Il m'a appelé, donc. Ça tombait à point nommé ; son appel répondait à mes nouvelles interrogations. Je replaçais doucement l'histoire de Charly dans son contexte cycliste de dopage. C'était double : sportif et social. Et je me disais : si cette histoire n'est pas unique, il faut en parler, bon sang. Mais que pouvais-je faire sans le trahir ? Charly était dans un moment de franche lucidité. Est-ce que ça t'intéresse d'en parler sur Vélochronique ? « Qu'est-ce que tu vas imaginer ? » Non, tu comprends pas : je veux que tu en parles sur ton journal. M… alors. Et là, ça a fait tilt : à la fois social et cycliste… Bien sûr, Vélochronique devait permettre à Charly d'ouvrir son sac. C'était tout ce que je pouvais lui proposer. « Tu veux écrire sur le site? Naturellement. » Non, toi, tu vas écrire. « Je peux pas, c'est à toi de le faire » Non, c'est à toi, c'est mon désir ; « Mais qu'est-ce que je dois dire ? » ai-je demandé accablé. Je te fais confiance. Encore cette confiance ! Elle m'embarrassait plus que jamais. A toi seul ; c'était bien ma veine. Jamais une confiance ne m'avait semblé aussi malvenue. J'étais presque catastrophé. L'anxiété m'a tordu les tripes pendant quelques minutes car la tournure des choses m'échappait : comment tout cela va-t-il finir ? J'avais Charly sur les bras. Mais comment pouvais-je le regretter ?

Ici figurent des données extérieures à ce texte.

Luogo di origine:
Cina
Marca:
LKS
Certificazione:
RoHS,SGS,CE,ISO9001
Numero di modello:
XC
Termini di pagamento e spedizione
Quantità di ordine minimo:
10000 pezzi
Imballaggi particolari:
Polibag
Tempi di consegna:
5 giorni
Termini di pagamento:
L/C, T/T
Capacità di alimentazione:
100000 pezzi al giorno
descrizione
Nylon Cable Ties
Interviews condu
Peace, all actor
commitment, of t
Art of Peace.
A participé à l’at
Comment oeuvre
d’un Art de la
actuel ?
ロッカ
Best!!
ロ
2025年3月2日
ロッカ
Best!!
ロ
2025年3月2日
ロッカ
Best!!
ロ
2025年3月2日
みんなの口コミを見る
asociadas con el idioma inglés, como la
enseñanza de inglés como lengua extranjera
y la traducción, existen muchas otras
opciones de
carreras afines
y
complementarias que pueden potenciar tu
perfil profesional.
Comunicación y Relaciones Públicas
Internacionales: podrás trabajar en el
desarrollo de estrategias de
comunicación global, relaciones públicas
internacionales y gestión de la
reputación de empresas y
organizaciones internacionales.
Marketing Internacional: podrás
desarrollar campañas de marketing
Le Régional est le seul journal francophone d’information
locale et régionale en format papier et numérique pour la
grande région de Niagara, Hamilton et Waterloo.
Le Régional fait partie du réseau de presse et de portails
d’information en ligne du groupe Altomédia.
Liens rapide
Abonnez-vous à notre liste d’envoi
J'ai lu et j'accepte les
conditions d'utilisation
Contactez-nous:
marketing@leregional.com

Une semaine de réflexion, et la cause était entendue. J'ai pris le risque. Et puis une nouvelle angoisse: «Charly, je vais sûrement écrire des choses qui ne seront pas très agréables à lire, tu comprends ? » Oh mais t'inquiète pas, j'ai pas l'intention de lire. Je suis resté comme une nouille. Je ne l'avais même pas envisagé. J'ai voulu me désengager. « Mais c'est hors de question ! » Mais Charly est tombé dans ma vie, avec sa force de persuasion.